By Professor Thomas Menkhoff, Director, MSc in Innovation, SMU Lee Kong Chian School of Business
Today, there are many innovation challenges which cannot be solved by one scientific discipline alone. Many questions relating to health, energy, climate change and others require thinking across different fields. Learning to step into an intersection of fields, disciplines and cultures can generate a large number of extraordinary ideas for innovation. While this sounds good in theory, practicing it can be a challenge for those responsible for making innovation work. One reason is the difficulty to motivate smart knowledge workers to become more innovative.
One simple approach to introduce smart people to the mind-set and logic of innovation potential at intersections is the Medici Board Game, based on the bestselling book “The Medici Effect” published by Harvard Business School Press a couple of years ago. It was developed in co-operation with the book’s author, Frans Johansson, and helps to explore confluences that occur when different ideas are combined to create insights which may lead to new strategies, products and services. Such confluences can be brought about coincidently as well as systematically. Creating an environment for innovation is about creating the conditions for organisations in which intersectional learning and confluences can happen more easily.
The Medici Game (developed by a Swedish learning tool developer) engages participants in discussions that lead them to challenge their beliefs and assumptions around good – or not so good – management practices for fostering innovation friendly conditions and a creative environment. On the basis of small group discussions and with the help of engaging innovation cards, participants explore the intersections between different disciplines and fields of science.
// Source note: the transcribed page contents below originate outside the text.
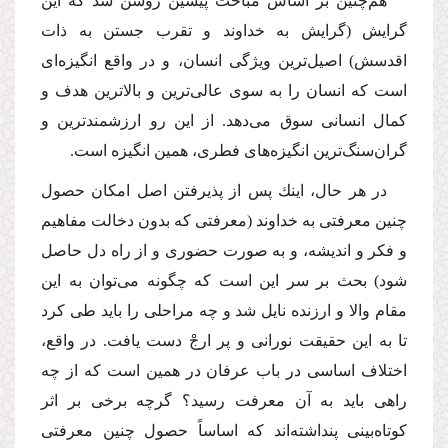
هم‌چنین بر اساس مباحث پیشین روشن شد كه این
گرایش (گرایش به خداوند و تقرب جستن به ذات
اقدسش) اصیل‌ترین ویژگى انسان، و در واقع انگیزه‌اى
است كه انسان را به سوى عالى‌ترین و بالاترین هدف و
كمال انسانى سوق مى‌دهد. از این رو ارزشمندترین و
گران‌سنگ‌ترین انگیزه‌هاى فطرى، همین انگیزه است.
در هر حال، اینك پس از پذیرفتن اصل امكان حصول
چنین معرفتى به خداوند (معرفتى كه بدون دخالت مفاهیم
و فكر و اندیشه، و به صورت حضورى و از راه دل حاصل
شود) بحث بر سر این است كه چگونه مى‌توان به این
مقام والا و ارزنده نایل شد و چه مراحلى را باید طى كرد
تا به این حقیقت نورانى و پر ارجْ دست یافت. در واقع،
اختلاف اساسى در باب عرفان در همین است كه از چه
راهى باید به آن معرفت رسید؟ گرچه برخى بر اثر
كوتاه‌بینى پنداشته‌اند كه اساساً حصول چنین معرفتى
Warm-up questions include: What are potential fields for intersectional innovation between ICT and medicine? How can biology inspire the automotive industry? How can people with different backgrounds and specialisations be innovative?
Intersections are places where ideas from different fields and cultures meet, leading (potentially) to an explosion of ideas and possibilities. What are the forces that are creating it and why is this type of innovation growing in importance? Innovation management experts distinguish between incremental and disruptive, intersectional ones. According to Johansson, combining concepts within a particular field can generate interesting ideas but that represents a somehow narrow approach because they evolve along a particular direction. Contrary to such ‘directional ideas’, stepping into the intersection enables the combination of concepts between multiple fields, generating ‘intersectional ideas’ that leap in new directions. Examples with commercial potential include electronic healthcare services (based on the interdisciplinary collaboration between biomedical and info-comm technologies) such as Singapore’s electronic health records initiative, Volvo’s vision is to develop a collision safety system for automobiles based on the African grasshopper’s ability to not collide when it flies in swarms or the ongoing efforts by urban planners, ICT experts, futurists etc. to come up with smart city models where all city-wide subsystems are interconnected via a communicative network of sensors, data and smart devices enabling stakeholders to access real-time information on traffic conditions or faulty streetlights.
We can think of intersections as physical and mental spaces of innovation. Innovation is increasingly seen as a recursive process instead of the old view of innovation as commercialised invention based on technological or scientific knowledge. The recursive innovation model stresses the versatile feedback mechanisms and interactive relationships involving producers (companies), product users, scientific and technical research, development activities, and supporting infrastructure. It is a model of continuous learning, in which the actors in different fields learn from each other in interactive innovation processes.
Unfortunately, smart people sometimes refuse to learn and to explore innovation potentials as evidenced by numerous research studies conducted by learning organisation experts. In many knowledge-intensive organizations, learning is often “single-loop” (a term coined by Chris Argyris, Professor Emeritus at Harvard Business School) qua improvements that rest on unchallenged, implicit assumptions. Attempts to identify and question underlying assumptions (Argyris refers to this as “double-loop learning”) and to debate alternatives, e.g. to the traditional approach of doing business, are often thwarted by organizational antibodies that can ultimately defeat innovation efforts.
One way of fostering a robust culture of learning and innovation is to initiate a novel approach towards effective communication on the basis of a structured dialogue, e.g. with the help of the Medici Board Game. Participants discover by themselves (rather than being told) intersectional innovation opportunities, which can lead to increased motivation and the willingness to change and to execute on innovation-related insights gained during the game phase (chances to do so increase when both leaders and followers regard this as a real strategic necessity; another requirement is the alignment of performance indicators and rewards).